American computer animation giant Pixar has released a short film "Out," its first-ever short film to feature a gay main character.

"Out," the nine-minute film released on Disney Plus on Friday, follows a man named Greg, who struggles to come out to his parents as he gets ready to move to the city with his boyfriend, Manuel. Greg's inner turmoil rises as his parents have paid a surprise visit to help him pack for his move.

Through some magical mishaps, Greg accidentally switches bodies with his excitable dog Jim and attempts to hide a picture of him and Manuel from his mom and dad. He soon realizes he shouldn't hide who he truly is from his parents.

Spark Shorts aims to "discover new storytellers, explore new storytelling techniques, and experiment with new production workflows," in the words of Pixar president Jim Morris. "These films are unlike anything we've ever done at Pixar, providing an opportunity to unlock the potential of individual artists and their inventive filmmaking approaches on a smaller scale than our normal fare."

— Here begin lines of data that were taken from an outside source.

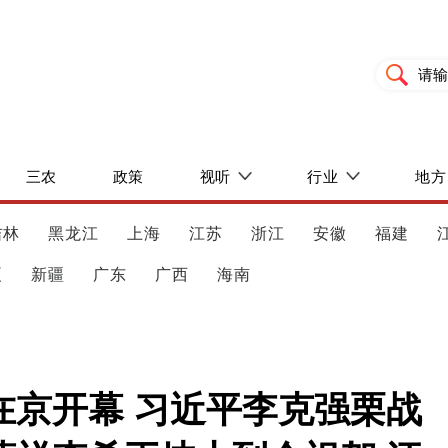
三农
政策
视听
行业
地方
吉林
黑龙江
上海
江苏
浙江
安徽
福建
夏
新疆
广东
广西
海南
在京开幕 习近平李克强栗战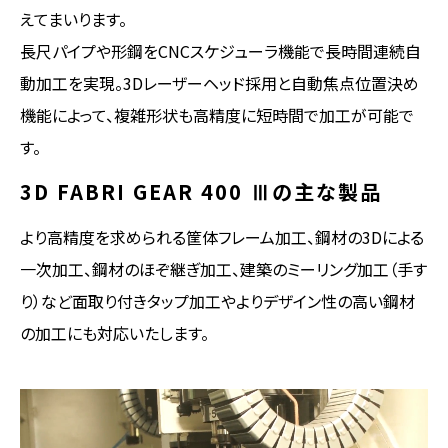
えてまいります。
長尺パイプや形鋼をCNCスケジューラ機能で長時間連続自
動加工を実現。3Dレーザーヘッド採用と自動焦点位置決め
機能によって、複雑形状も高精度に短時間で加工が可能で
す。
3D FABRI GEAR 400 Ⅲの主な製品
より高精度を求められる筐体フレーム加工、鋼材の3Dによる
一次加工、鋼材のほぞ継ぎ加工、建築のミーリング加工（手す
り）など面取り付きタップ加工やよりデザイン性の高い鋼材
の加工にも対応いたします。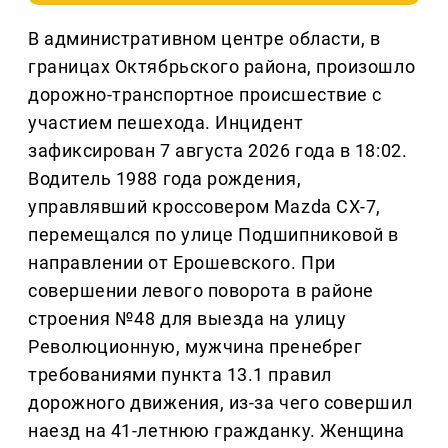
В административном центре области, в
границах Октябрьского района, произошло
дорожно-транспортное происшествие с
участием пешехода. Инцидент
зафиксирован 7 августа 2026 года в 18:02.
Водитель 1988 года рождения,
управлявший кроссовером Mazda CX-7,
перемещался по улице Подшипниковой в
направлении от Ерошевского. При
совершении левого поворота в районе
строения №48 для выезда на улицу
Революционную, мужчина пренебрег
требованиями пункта 13.1 правил
дорожного движения, из-за чего совершил
наезд на 41-летнюю гражданку. Женщина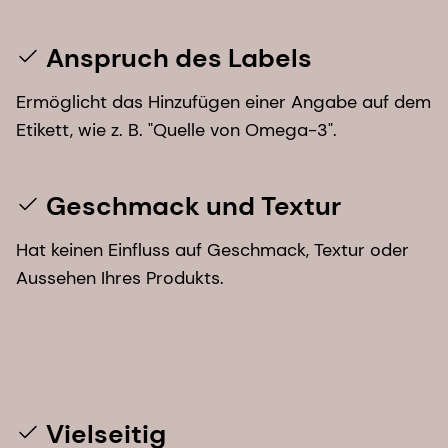
Anspruch des Labels
Ermöglicht das Hinzufügen einer Angabe auf dem
Etikett, wie z. B. "Quelle von Omega-3".
Geschmack und Textur
Hat keinen Einfluss auf Geschmack, Textur oder
Aussehen Ihres Produkts.
Vielseitig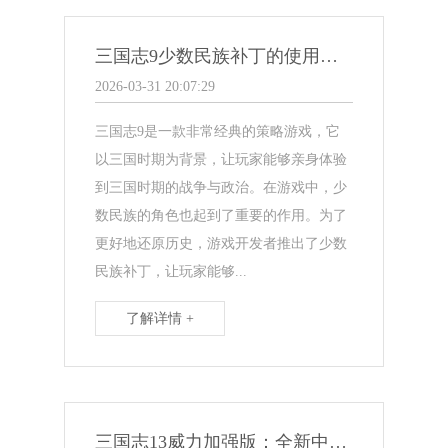
三国志9少数民族补丁的使用指南
2026-03-31 20:07:29
三国志9是一款非常经典的策略游戏，它
以三国时期为背景，让玩家能够亲身体验
到三国时期的战争与政治。在游戏中，少
数民族的角色也起到了重要的作用。为了
更好地还原历史，游戏开发者推出了少数
民族补丁，让玩家能够...
了解详情 +
三国志13威力加强版：全新中心改造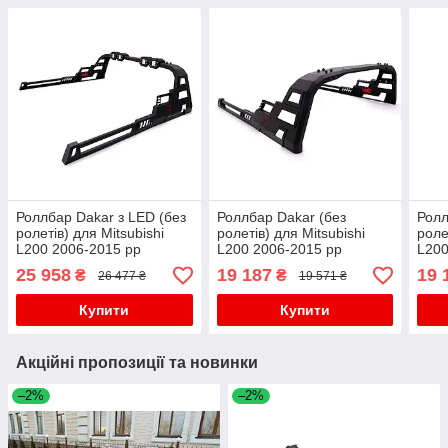
Роллбар Dakar з LED (без
Роллбар Dakar (без
Ролл
ролетів) для Mitsubishi
ролетів) для Mitsubishi
роле
L200 2006-2015 рр
L200 2006-2015 рр
L200
25 958
19 187
19 
₴
₴
26 477 ₴
19 571 ₴
Купити
Купити
Акційні пропозиції та новинки
–2%
–2%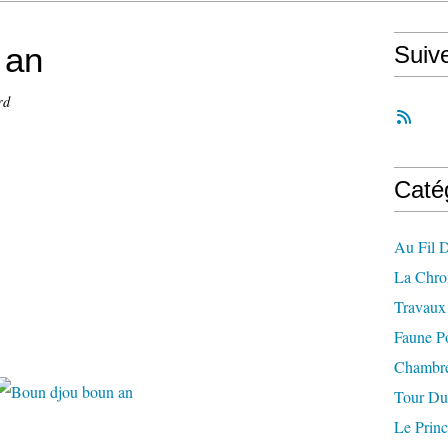
 an
Suiv
rd
Caté
Au Fil 
La Chro
Travaux 
Faune P
Chambre
Tour Du
Le Princ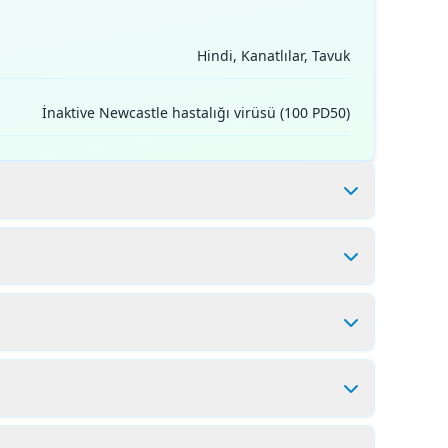
Hindi, Kanatlılar, Tavuk
İnaktive Newcastle hastalığı virüsü (100 PD50)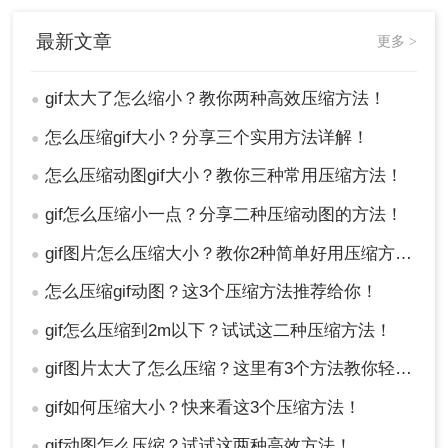
最新文章
更多 >
gif太大了怎么缩小？教你两种高效压缩方法！
●
怎么压缩gif大小？分享三个实用方法详解！
●
怎么压缩动图gif大小？教你三种常用压缩方法！
●
gif怎么压缩小一点？分享二种压缩动图的方法！
●
gif图片怎么压缩大小？教你2种简单好用压缩方法！
●
怎么压缩gif动图？这3个压缩方法推荐给你！
●
gif怎么压缩到2m以下？试试这二种压缩方法！
●
gif图片太大了怎么压缩？这里有3个方法教你轻松压缩！
●
gif如何压缩大小？快来看这3个压缩方法！
●
gif动图怎么压缩？试试这两种高效方法！
●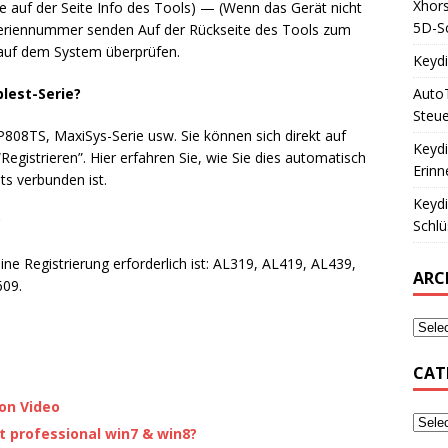
Xhors
ie auf der Seite Info des Tools) — (Wenn das Gerät nicht
5D-Sc
Seriennummer senden Auf der Rückseite des Tools zum
auf dem System überprüfen.
Keyd
Auto
blest-Serie?
Steue
808TS, MaxiSys-Serie usw. Sie können sich direkt auf
Keyd
Registrieren”. Hier erfahren Sie, wie Sie dies automatisch
Erinn
its verbunden ist.
Keyd
?
Schlü
eine Registrierung erforderlich ist: AL319, AL419, AL439,
ARC
609.
CAT
ion Video
t professional win7 & win8?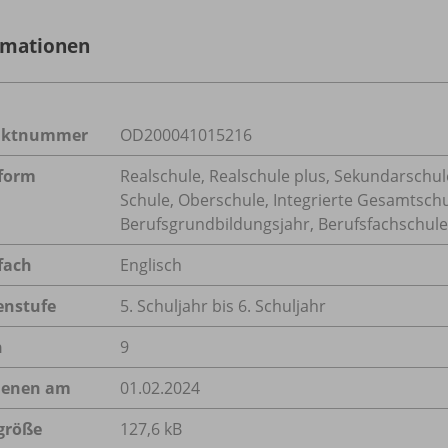
rmationen
uktnummer
OD200041015216
form
Realschule, Realschule plus, Sekundarschule
Schule, Oberschule, Integrierte Gesamtsch
Berufsgrundbildungsjahr, Berufsfachschule,
fach
Englisch
enstufe
5. Schuljahr bis 6. Schuljahr
n
9
ienen am
01.02.2024
größe
127,6 kB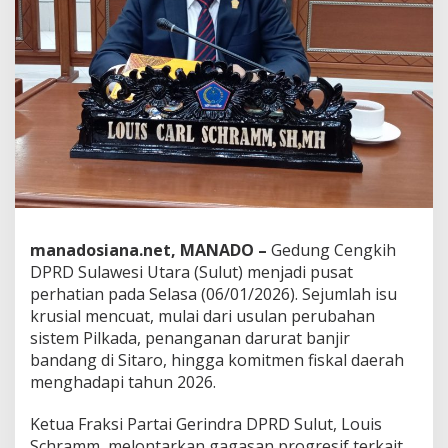
c
h
r
a
m
m
S
o
a
l
W
a
c
a
manadosiana.net, MANADO –
Gedung Cengkih
n
DPRD Sulawesi Utara (Sulut) menjadi pusat
a
perhatian pada Selasa (06/01/2026). Sejumlah isu
P
i
krusial mencuat, mulai dari usulan perubahan
l
sistem Pilkada, penanganan darurat banjir
k
bandang di Sitaro, hingga komitmen fiskal daerah
a
menghadapi tahun 2026.
d
a
D
Ketua Fraksi Partai Gerindra DPRD Sulut, Louis
P
Schramm, melontarkan gagasan progresif terkait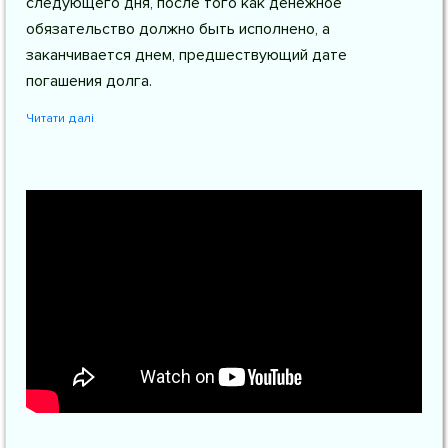
следующего дня, после того как денежное
обязательство должно быть исполнено, а
заканчивается днем, предшествующий дате
погашения долга.
Читати далі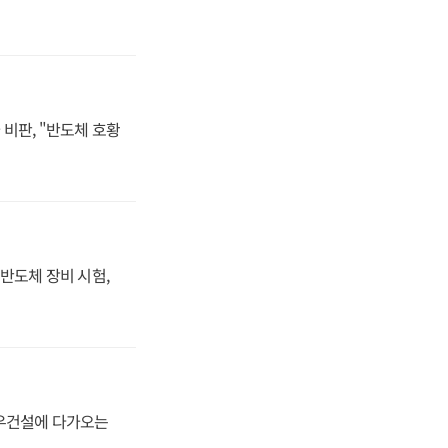
비판, "반도체 호황
반도체 장비 시험,
대우건설에 다가오는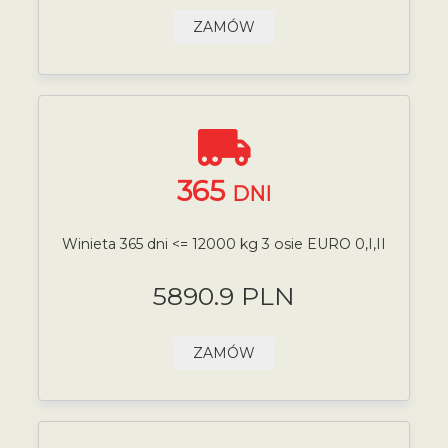
ZAMÓW
365
DNI
Winieta 365 dni <= 12000 kg 3 osie EURO 0,I,II
5890.9 PLN
ZAMÓW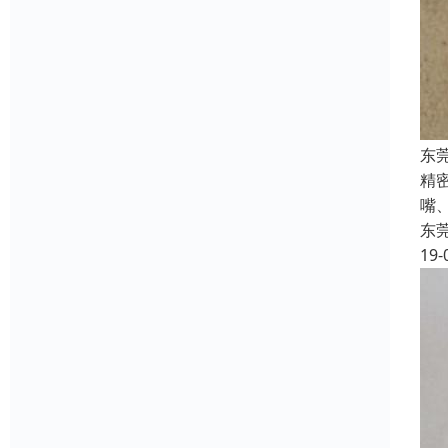
东
精
嘴
东
19-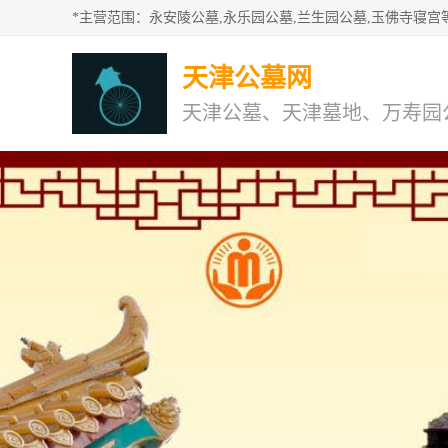
天津公墓网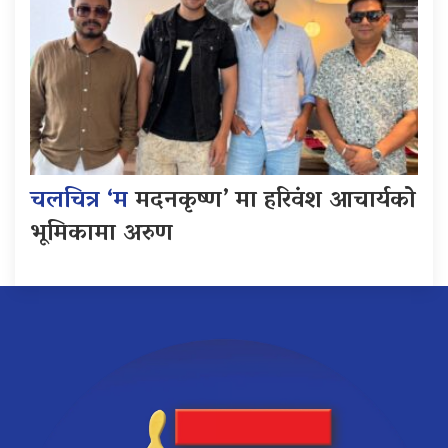
चलचित्र ‘म
मदनकृष्ण’ मा हरिवंश आचार्यको
भूमिकामा अरुण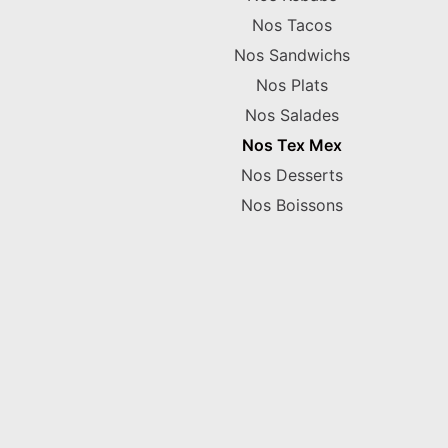
Nos Tacos
Nos Sandwichs
Nos Plats
Nos Salades
Nos Tex Mex
Nos Desserts
Nos Boissons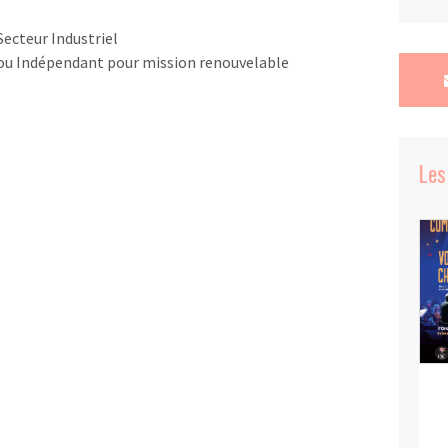
ecteur Industriel
 ou Indépendant pour mission renouvelable
Les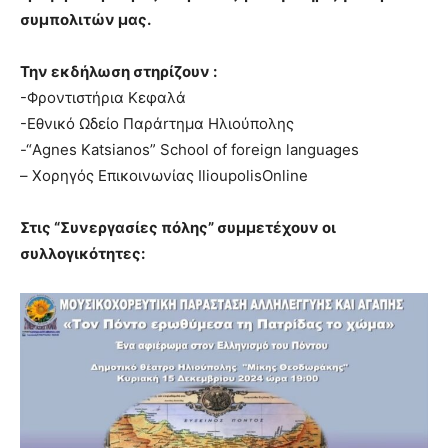
συμπολιτών μας.
Την εκδήλωση στηρίζουν :
-Φροντιστήρια Κεφαλά
-Εθνικό Ωδείο Παράrτημα Ηλιούπολης
-“Agnes Katsianos” School of foreign languages
– Χορηγός Επικοινωνίας IlioupolisOnline
Στις “Συνεργασίες πόλης” συμμετέχουν οι
συλλογικότητες: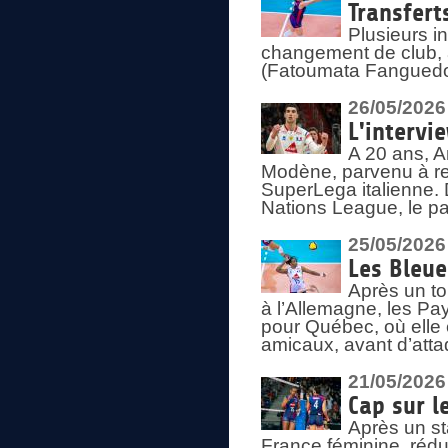
Transfert
Plusieurs i
changement de club, a
(Fatoumata Fanguedo
26/05/2026
L'intervi
A 20 ans, A
Modène, parvenu à re
SuperLega italienne. 
Nations League, le pas
25/05/2026
Les Bleu
Après un to
à l’Allemagne, les Pay
pour Québec, où elle
amicaux, avant d’atta
21/05/2026
Cap sur l
Après un st
France féminine, rédu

Technically, this isn't the first gay character in a Pixar film, although it is certainly the first gay main character. The "Toy Story" franchise and this year's "Onward", have featured minor gay characters, but this is the first time a same-sex couple has been at the center of the story.

It was written and directed by Steven Clay Hunter, who's worked on many Pixar films, including "Toy Story 4" and "Finding Dory," as part of Pixar's Spark Shorts series, which is designed to discover new storytellers and experiment with different techniques.

Despite having mostly failed in LGBTQ representation since 2012, as per LGBTQ media advocacy group GLAAD, Walt Disney Studios (Pixar's parent company) is slowly featuring LGBT characters gradually in recent films.

A study released last year by the Gay and Lesbian Alliance Against Defamation (GLAAD) found that only 18.4% of mainstream films released in 2018 included LGBTQ characters. None of Disney's releases that year had an LGBTQ character, according to GLAAD.